‘NAGioia, i sali-scendi in collina verso il complesso di Parco Grifeo

‘NAGioia, i sali-scendi in collina verso il complesso di Parco Grifeo

Nuova tappa alla riscoperta della Città obliqua che vive imperterrita tra luci ed ombre, opulenza e realtà, fato e raziocinio


NAPOLI – Da Napoli a quasi Capo nord. Basta una salita, ricca di curve, per lasciare la polis, giungere alla sua acropoli e toccare l’Olimpo. Parco Grifeo in altitudine sembra far concorrenza alla collina dei Camaldoli, il punto più alto della Città. Vive isolato, sommerso tra dune in asfalto ed nel mezzo di orgogliosi e nobili palazzi storici, in nome di un lusso che preferisce non mostrarsi e compirsi di privacy.

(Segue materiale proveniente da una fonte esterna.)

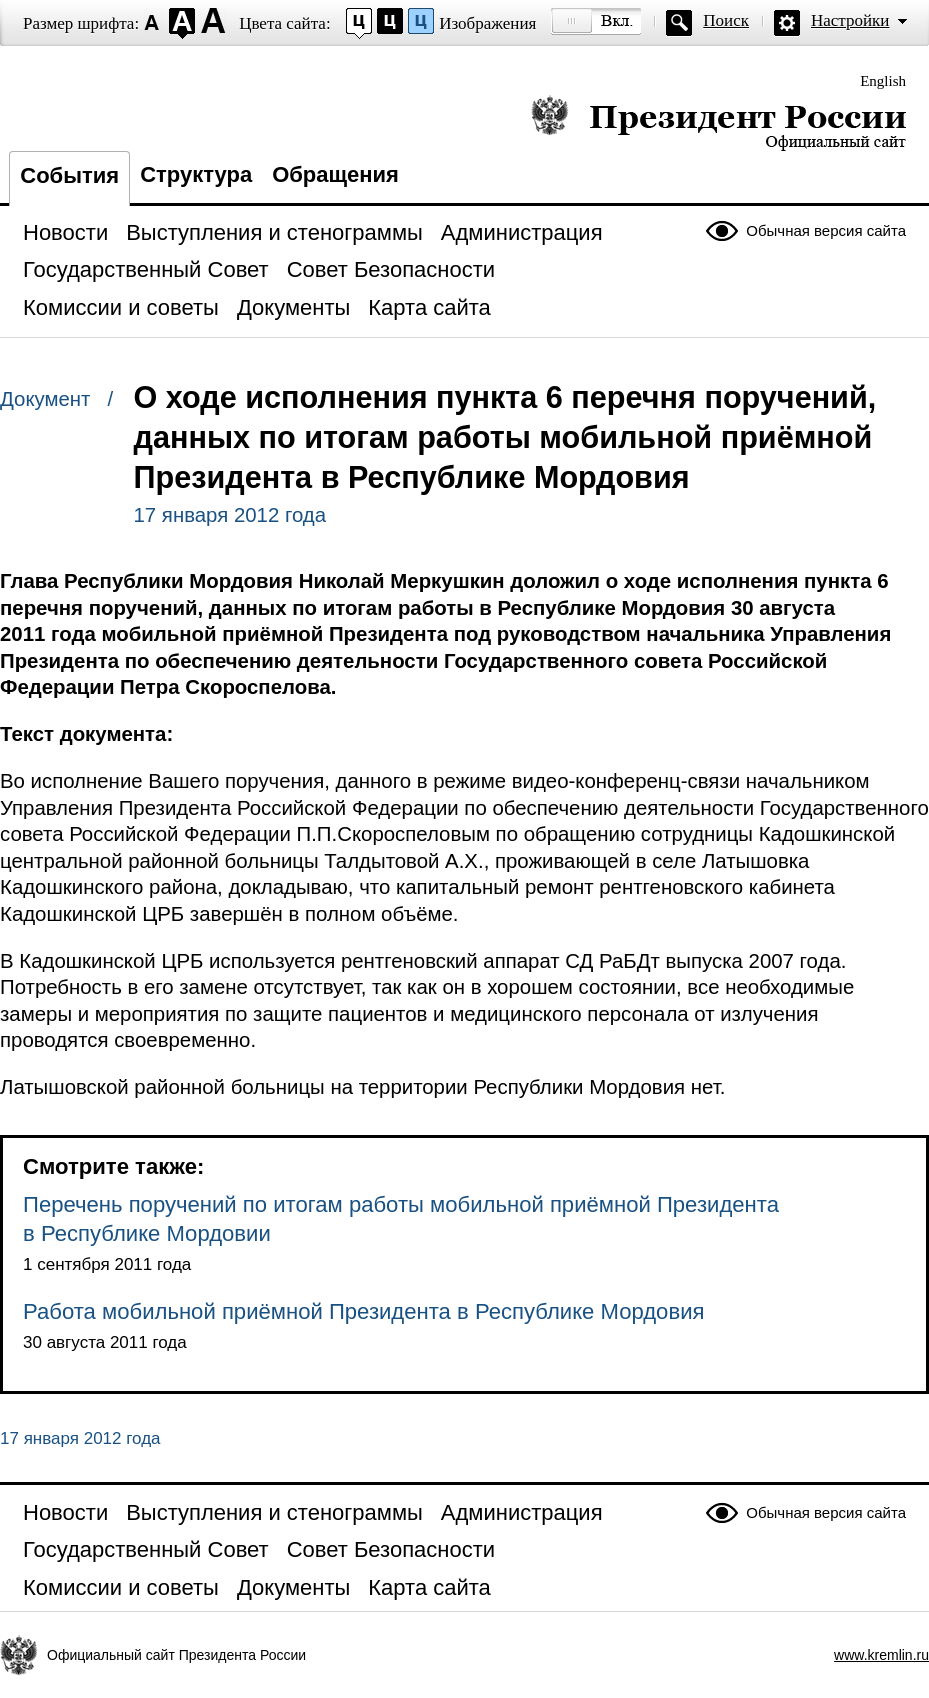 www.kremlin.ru (881, 1655)
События (69, 175)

Parco Grifeo è un complesso residenziale che parla il liberty di fine ottocento. Giace alle spalle del Castello Aselmayer, all’altezza della parte di Corso Vittorio Emanuele che dà sul Parco Margherita, e, con diffusi terrazzamenti, gioca d’anticipo sulla collina del Vomero. Napoli, ormai lo sappiamo, di anfratti e sali- scendi carichi di mistero ne possiede a divinità.

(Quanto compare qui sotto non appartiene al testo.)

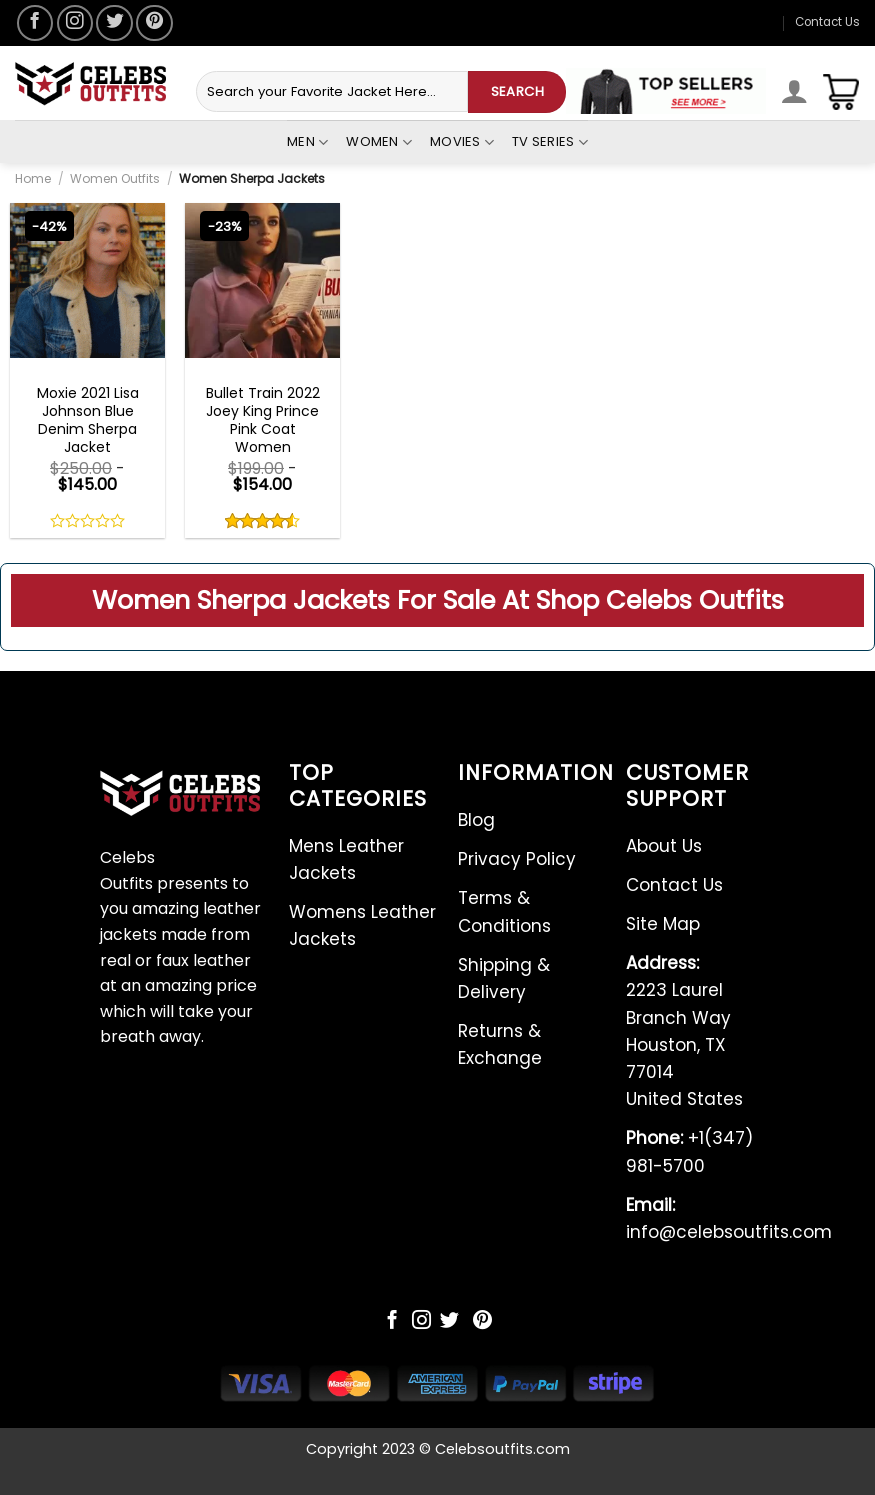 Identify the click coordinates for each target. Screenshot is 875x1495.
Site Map (663, 924)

Di tornanti ed arabeschi con palazzoni ricchi e carichi di sfarzo se ne trovano anche in Via Palizzi, alle spalle della funicolare di Via Cimarosa. Attori e personaggi celebri hanno abitato questi posti, respirando un’inconsueta paradossale atmosfera: villica, ma a pochi passi della dimensione del pieno Vomero. Anche da qui il tasto del rec dà sempre le stesse immagini panoramiche, e riesce a mettere a fuoco addirittura le visuali più alte di Capri e delle coste sorrentine.

Lontana, invece, anni luce da ogni tipo di ostentazione, vive la Salita Due Porte all’Arenella che prende il nome da due portici, ancora esistenti, da cui è possibile accedere a lunghi corridoi che ci accompagnano all’ennesima terrazza di Napoli. Tra le tre calate è certamente la più antica, come testimonia anche la famosa mappa del Duca di Noja del 1775, il più antiquato degli atlanti del territorio partenopeo.

In questa come in tante altre zone s’assiste all’ellissi della modernità, che sembra ricomparire solo all’accesso Via Bernardo Cavallino. Qui ci è passato Dio Crono e ha disposto l’eternità di questo luogo. Notti senza tempo si passerebbero a Napoli, esplorando le lune e i falò delle sue poliformi realtà.

Il sali-scendi delle strade senza né rampe, né scale, non s’arresta: la Città obliqua vive imperterrita tra luci ed ombre, opulenza e realtà, fato e raziocinio. Non vuol saperne di scoprirsi, Napoli: occorre catturarla sempre in ogni dettaglio, minuta sineddoche del suo mistero e, ad ogni spiraglio di oracolo svelato, a ciascuna perla di tesoro rubato, arricchito se ne va, l’audace e sensibile esploratore.